1. Field of the Invention
This invention relates to frequency divider circuits and particularly to high-speed frequency divider circuits.
2. Description of the Related Art
An exemplary phase-locked loop (PLL) (e.g., PLL 100 of FIG. 1) includes a frequency divider (e.g., frequency divider circuit 110) to divide down an output of a voltage controlled oscillator (e.g., VCO 108). For example, a divide-by-two circuit (e.g., frequency divider 200 of FIG. 2) includes a master-slave flip-flop with two D-latches in cascade and in a feedback configuration. The output of frequency divider 200 toggles after each input clock cycle, producing an output signal that toggles at a rate half of the rate of the input clock signal.
Frequency divider circuit 200 may be implemented using current mode logic (CML) blocks having a differential architecture biased by a substantially input independent tail current. A typical CML frequency divider (e.g., frequency divider 300 of FIG. 3) couples master latch 302 to slave latch 304. During a track mode, the tail current flows through devices 308 and during a latch mode, the tail current flows through devices 310. The devices of frequency divider 300 are sized such that in operation, frequency divider 300 self-oscillates with a natural frequency of oscillation (i.e., frequency divider 300 produces an output clock having the natural frequency when an input full-rate clock has a differential signal voltage of zero).
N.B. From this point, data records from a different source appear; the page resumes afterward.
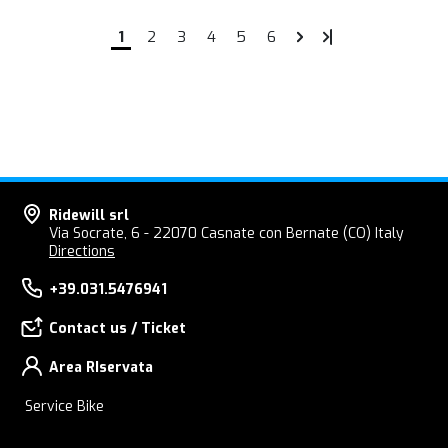
1
2
3
4
5
6
Ridewill srl
Via Socrate, 6 - 22070 Casnate con Bernate (CO) Italy
Directions
+39.031.5476941
Contact us / Ticket
Area RIservata
Service Bike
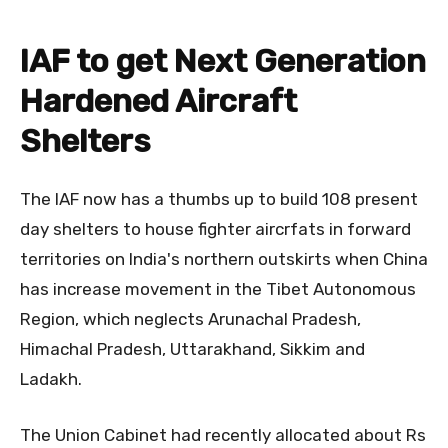
IAF to get Next Generation
Hardened Aircraft
Shelters
The IAF now has a thumbs up to build 108 present
day shelters to house fighter aircrfats in forward
territories on India's northern outskirts when China
has increase movement in the Tibet Autonomous
Region, which neglects Arunachal Pradesh,
Himachal Pradesh, Uttarakhand, Sikkim and
Ladakh.
The Union Cabinet had recently allocated about Rs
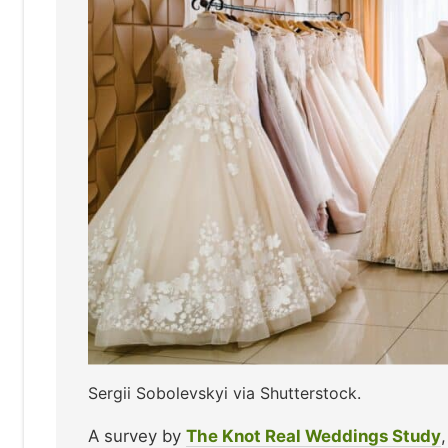
Sergii Sobolevskyi via Shutterstock.
A survey by
The Knot Real Weddings Study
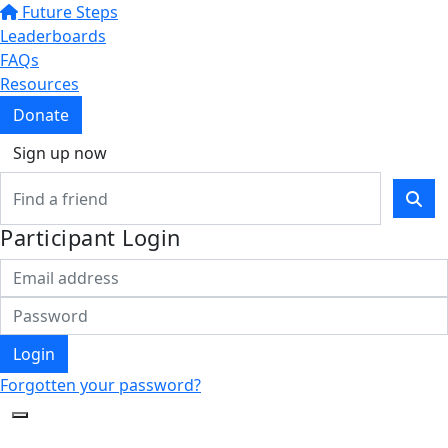
Future Steps
Leaderboards
FAQs
Resources
Donate
Sign up now
Participant Login
Login
Forgotten your password?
The divider natural frequency of oscillation is a function of load resistor value (RL), latch small-signal transconductance (gm) value, and gate and wire capacitance.
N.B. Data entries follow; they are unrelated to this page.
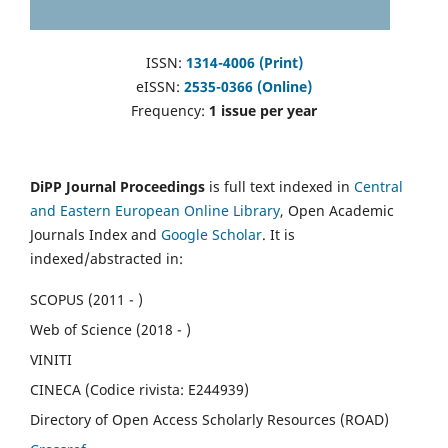
ISSN:
1314-4006 (Print)
eISSN:
2535-0366 (Online)
Frequency:
1 issue per year
DiPP Journal Proceedings
is full text indexed in
Central
and Eastern European Online Library
, Open Academic
Journals Index and
Google Scholar
. It is
indexed/abstracted in:
SCOPUS (2011 - )
Web of Science (2018 - )
VINITI
CINECA (Codice rivista: E244939)
Directory of Open Access Scholarly Resources (ROAD)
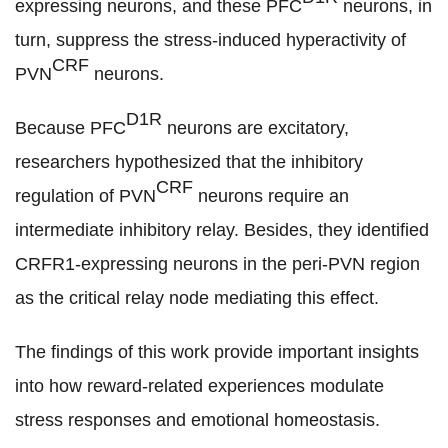
expressing neurons, and these PFC
neurons, in
turn, suppress the stress-induced hyperactivity of
CRF
PVN
neurons.
D1R
Because PFC
neurons are excitatory,
researchers hypothesized that the inhibitory
CRF
regulation of PVN
neurons require an
intermediate inhibitory relay. Besides, they identified
CRFR1-expressing neurons in the peri-PVN region
as the critical relay node mediating this effect.
The findings of t
his work provide important insights
into how reward-related experiences modulate
stress responses and emotional homeostasis.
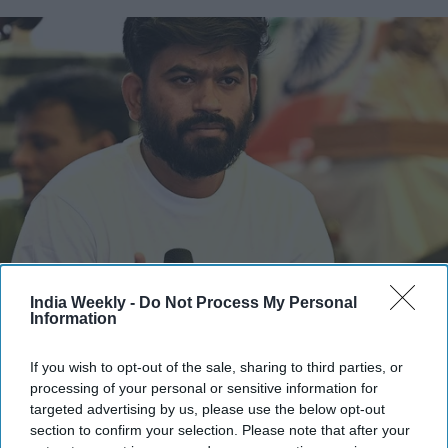
Cockroach Janta Party (CJP) founder Abhijeet Dipke
Photo by SAJJAD HUSSAIN / AFP
via Getty Images
India Weekly -
Do Not Process My Personal
Information
Abhijeet Dipke, the founder of the
youth-led Cockroach Janta
Party (CJP)
, has strongly pushed back against allegations
If you wish to opt-out of the sale, sharing to third parties, or
regarding the financing of his higher education in the United
processing of your personal or sensitive information for
targeted advertising by us, please use the below opt-out
States, revealing that his studies were supported by a
section to confirm your selection. Please note that after your
university scholarship and an ongoing education loan.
As the voltage of the input clock differential signal is increased, the frequency divider experiences an “injection locking effect.” Due to injection of the full-rate input signal through devices 306, the frequency divider behaves as an oscillator with its output clock frequency pulled from the natural frequency to oscillate at a half-rate frequency of the input clock. Voltage Vmin is the minimum amplitude of the full-rate input clock signal (CLK minus CLKB) for which the frequency divider maintains lock, i.e., outputs a half-rate frequency signal for a particular full-rate input clock signal. In general, Vmin increases with increases in the deviation of the frequency of the full-rate input signal from twice the value of the divider natural frequency. The greater the full-rate input signal voltage, the farther away it can pull the frequency of the output signal of the divider from the natural frequency.
As the VCO frequency of oscillation rises, parasitic capacitance and resistance may reduce signal swing at the inputs of the frequency divider. For example, the output voltage swing of VCO 108 may be less than Vmin, preventing the frequency divider circuit from locking to the half-rate signal. Accordingly, improved techniques for dividing the frequency of an input clock signal are desired.